[Supplied information]

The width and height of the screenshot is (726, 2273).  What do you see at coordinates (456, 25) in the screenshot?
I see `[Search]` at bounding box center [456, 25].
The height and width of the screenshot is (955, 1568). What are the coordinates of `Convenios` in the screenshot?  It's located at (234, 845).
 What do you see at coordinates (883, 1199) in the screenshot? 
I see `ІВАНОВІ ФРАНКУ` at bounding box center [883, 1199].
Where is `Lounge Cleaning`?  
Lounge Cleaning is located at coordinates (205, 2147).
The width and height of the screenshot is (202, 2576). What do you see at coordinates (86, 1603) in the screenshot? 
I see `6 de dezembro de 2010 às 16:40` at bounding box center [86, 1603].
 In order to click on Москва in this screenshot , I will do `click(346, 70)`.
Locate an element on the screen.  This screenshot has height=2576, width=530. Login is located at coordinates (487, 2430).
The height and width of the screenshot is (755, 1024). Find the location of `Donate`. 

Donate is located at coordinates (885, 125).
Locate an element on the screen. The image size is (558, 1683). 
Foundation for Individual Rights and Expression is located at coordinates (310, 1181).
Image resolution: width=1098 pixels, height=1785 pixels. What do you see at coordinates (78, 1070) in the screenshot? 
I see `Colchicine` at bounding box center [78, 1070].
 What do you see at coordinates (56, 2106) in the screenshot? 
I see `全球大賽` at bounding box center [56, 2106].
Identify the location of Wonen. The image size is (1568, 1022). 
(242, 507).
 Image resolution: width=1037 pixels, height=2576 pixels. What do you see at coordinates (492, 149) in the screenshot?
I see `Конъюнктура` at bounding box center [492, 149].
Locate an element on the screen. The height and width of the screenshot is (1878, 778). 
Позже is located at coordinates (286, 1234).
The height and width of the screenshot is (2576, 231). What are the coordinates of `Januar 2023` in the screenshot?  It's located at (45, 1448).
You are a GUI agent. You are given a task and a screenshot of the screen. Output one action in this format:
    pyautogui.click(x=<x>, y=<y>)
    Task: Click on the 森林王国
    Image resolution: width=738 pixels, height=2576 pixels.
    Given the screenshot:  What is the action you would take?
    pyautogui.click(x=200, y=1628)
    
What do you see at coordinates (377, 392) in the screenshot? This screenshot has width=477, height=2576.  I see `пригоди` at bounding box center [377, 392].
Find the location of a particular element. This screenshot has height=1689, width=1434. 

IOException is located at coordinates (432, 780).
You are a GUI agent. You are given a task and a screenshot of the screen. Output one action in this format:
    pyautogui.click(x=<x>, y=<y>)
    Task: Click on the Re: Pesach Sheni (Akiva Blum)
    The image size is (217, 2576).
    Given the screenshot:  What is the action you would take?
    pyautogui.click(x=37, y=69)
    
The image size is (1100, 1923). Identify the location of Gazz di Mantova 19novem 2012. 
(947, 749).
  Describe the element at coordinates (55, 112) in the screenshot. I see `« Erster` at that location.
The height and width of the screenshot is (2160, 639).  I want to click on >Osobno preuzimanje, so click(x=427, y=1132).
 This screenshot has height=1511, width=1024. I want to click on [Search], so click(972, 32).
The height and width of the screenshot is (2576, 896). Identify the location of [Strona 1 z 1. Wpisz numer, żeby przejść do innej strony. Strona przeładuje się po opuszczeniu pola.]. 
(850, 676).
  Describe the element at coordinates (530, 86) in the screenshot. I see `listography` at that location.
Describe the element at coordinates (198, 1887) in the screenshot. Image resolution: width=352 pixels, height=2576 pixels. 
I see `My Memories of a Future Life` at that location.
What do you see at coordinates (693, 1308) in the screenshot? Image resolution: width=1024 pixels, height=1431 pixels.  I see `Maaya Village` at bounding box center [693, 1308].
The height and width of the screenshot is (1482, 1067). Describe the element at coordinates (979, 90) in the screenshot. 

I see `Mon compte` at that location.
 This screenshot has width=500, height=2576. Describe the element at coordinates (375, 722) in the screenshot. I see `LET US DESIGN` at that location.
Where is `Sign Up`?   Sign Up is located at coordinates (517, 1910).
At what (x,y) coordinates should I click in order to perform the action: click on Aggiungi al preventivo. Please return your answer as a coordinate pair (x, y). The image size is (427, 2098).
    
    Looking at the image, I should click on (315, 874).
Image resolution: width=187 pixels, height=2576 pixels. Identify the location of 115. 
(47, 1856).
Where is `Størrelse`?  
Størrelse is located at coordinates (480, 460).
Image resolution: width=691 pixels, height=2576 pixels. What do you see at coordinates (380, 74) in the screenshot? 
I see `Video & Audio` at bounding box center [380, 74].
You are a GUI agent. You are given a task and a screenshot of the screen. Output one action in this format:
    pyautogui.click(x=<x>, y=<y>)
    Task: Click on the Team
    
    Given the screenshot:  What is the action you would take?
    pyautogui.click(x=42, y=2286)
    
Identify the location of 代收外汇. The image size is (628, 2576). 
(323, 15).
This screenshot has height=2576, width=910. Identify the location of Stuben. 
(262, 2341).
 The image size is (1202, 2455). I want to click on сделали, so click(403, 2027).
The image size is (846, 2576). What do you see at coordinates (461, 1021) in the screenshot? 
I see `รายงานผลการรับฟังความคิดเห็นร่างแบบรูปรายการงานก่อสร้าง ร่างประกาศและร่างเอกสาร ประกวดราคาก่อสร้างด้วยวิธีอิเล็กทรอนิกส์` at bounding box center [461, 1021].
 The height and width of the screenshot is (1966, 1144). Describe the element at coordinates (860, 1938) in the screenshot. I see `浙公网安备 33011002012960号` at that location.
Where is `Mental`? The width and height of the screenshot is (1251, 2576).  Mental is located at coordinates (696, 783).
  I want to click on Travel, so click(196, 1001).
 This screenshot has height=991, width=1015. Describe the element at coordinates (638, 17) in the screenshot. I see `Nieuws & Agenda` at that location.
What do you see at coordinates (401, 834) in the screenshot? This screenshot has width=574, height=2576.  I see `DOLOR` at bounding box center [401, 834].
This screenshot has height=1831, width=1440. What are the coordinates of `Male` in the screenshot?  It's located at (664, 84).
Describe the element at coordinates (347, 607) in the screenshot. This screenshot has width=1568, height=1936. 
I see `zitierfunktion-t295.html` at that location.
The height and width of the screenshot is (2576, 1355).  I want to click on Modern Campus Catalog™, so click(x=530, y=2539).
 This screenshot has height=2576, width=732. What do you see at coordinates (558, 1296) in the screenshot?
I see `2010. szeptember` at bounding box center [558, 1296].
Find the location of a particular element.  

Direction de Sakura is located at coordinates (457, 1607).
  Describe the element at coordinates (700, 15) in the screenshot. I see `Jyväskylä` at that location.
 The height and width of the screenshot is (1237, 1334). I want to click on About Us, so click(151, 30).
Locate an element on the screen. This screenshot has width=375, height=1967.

[/Supplied information]

#### [What to work on]
Output all lines from the beginning of the data up to the line holding "The height and width of the screenshot is (955, 1568).", that line included, exactly as written.

#### [Response area]
The width and height of the screenshot is (726, 2273).  What do you see at coordinates (456, 25) in the screenshot?
I see `[Search]` at bounding box center [456, 25].
The height and width of the screenshot is (955, 1568). What are the coordinates of `Convenios` in the screenshot?  It's located at (234, 845).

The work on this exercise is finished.